Шероховатое и округлившееся — мое! — лицо Агасфера словно покрылось тонким слоем мыльной пены. Сквозь этот слой вспыхивали и испуганно гасли кроваво-красные глаза. Я со вкусом повторил:

— Да, вы должны мне сказать, где находится ваша смерть, Агасфер! Пора. Вам, по-видимому, известно, что до сих пор в Пикардии и Бретани, когда ветер неожиданно взметет придорожную пыль, простой народ говорит, что это идет Агасфер.

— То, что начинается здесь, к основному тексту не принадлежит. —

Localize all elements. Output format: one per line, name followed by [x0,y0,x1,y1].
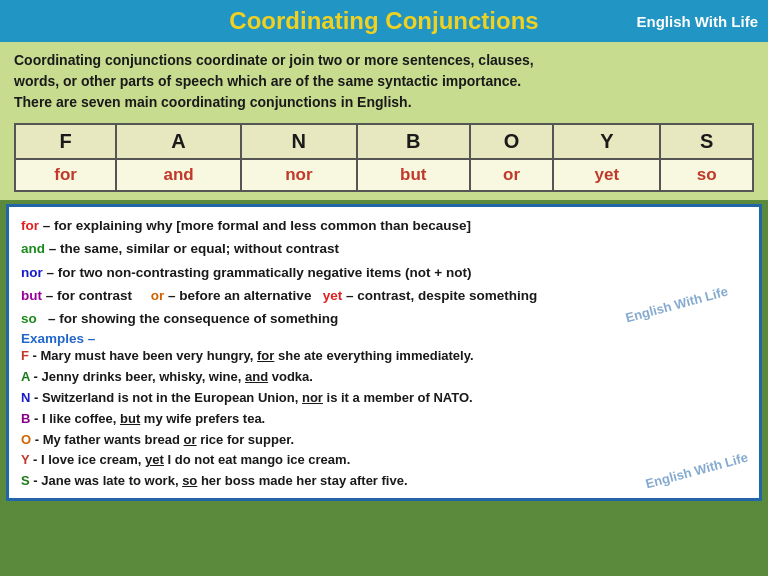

Мне хотелось, чтоб говорили: «Пыль есть пыль, и это даже не пыль от Агасфера», — и смеялись бы, ха-ха-ха… Пришло время!

Он сел опять на экземпляры «Русского архива» — откуда они? — и, вытянув ко мне мясистую — мою! — круглую голову, словами как бы пополз ко мне, чтобы завиться вкруг меня и — задушить, высушить:

— А не забросить ли нам всю эту болтовню, как зазубренный топор, а, Илья Ильич?! Не взять ли, так сказать, извозчика и отправиться в другую сторону?..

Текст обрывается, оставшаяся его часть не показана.